Work required =
Retype the data below exactly, skipping pictures.

Records for the task =
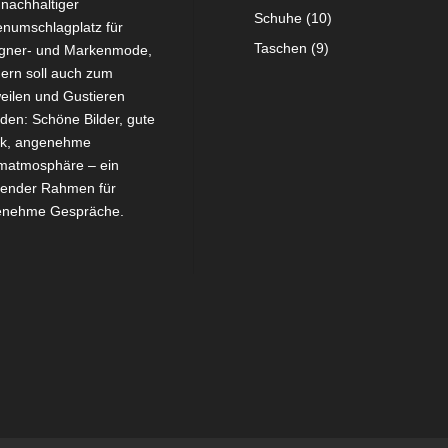
 nachhaltiger
Schuhe
(10)
numschlagplatz für
Taschen
(9)
gner- und Markenmode,
ern soll auch zum
eilen und Gustieren
aden: Schöne Bilder, gute
ik, angenehme
atmosphäre – ein
ender Rahmen für
enehme Gespräche.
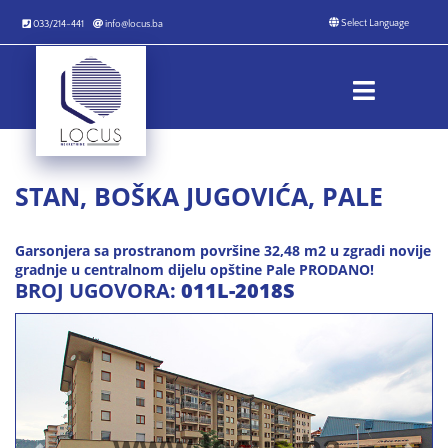
033/214-441
info@locus.ba
STAN, BOŠKA JUGOVIĆA, PALE
Garsonjera sa prostranom površine 32,48 m2 u zgradi novije
gradnje u centralnom dijelu opštine Pale PRODANO!
BROJ UGOVORA:
011L-2018S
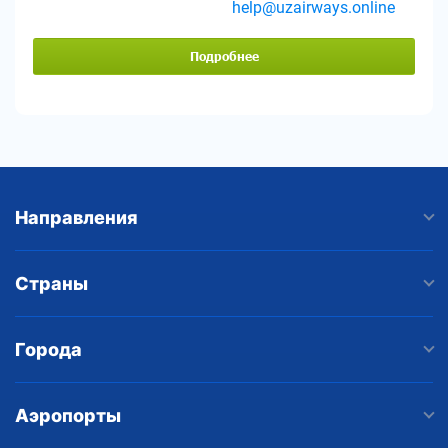
help@uzairways.online
Подробнее
Направления
Страны
Города
Аэропорты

Written response =
 nachhaltiger
Schuhe
(10)
numschlagplatz für
Taschen
(9)
gner- und Markenmode,
ern soll auch zum
eilen und Gustieren
aden: Schöne Bilder, gute
ik, angenehme
atmosphäre – ein
ender Rahmen für
enehme Gespräche.
033/214-441
info@locus.ba
STAN, BOŠKA JUGOVIĆA, PALE
Garsonjera sa prostranom površine 32,48 m2 u zgradi novije
gradnje u centralnom dijelu opštine Pale PRODANO!
BROJ UGOVORA:
011L-2018S
help@uzairways.online
Подробнее
Направления
Страны
Города
Аэропорты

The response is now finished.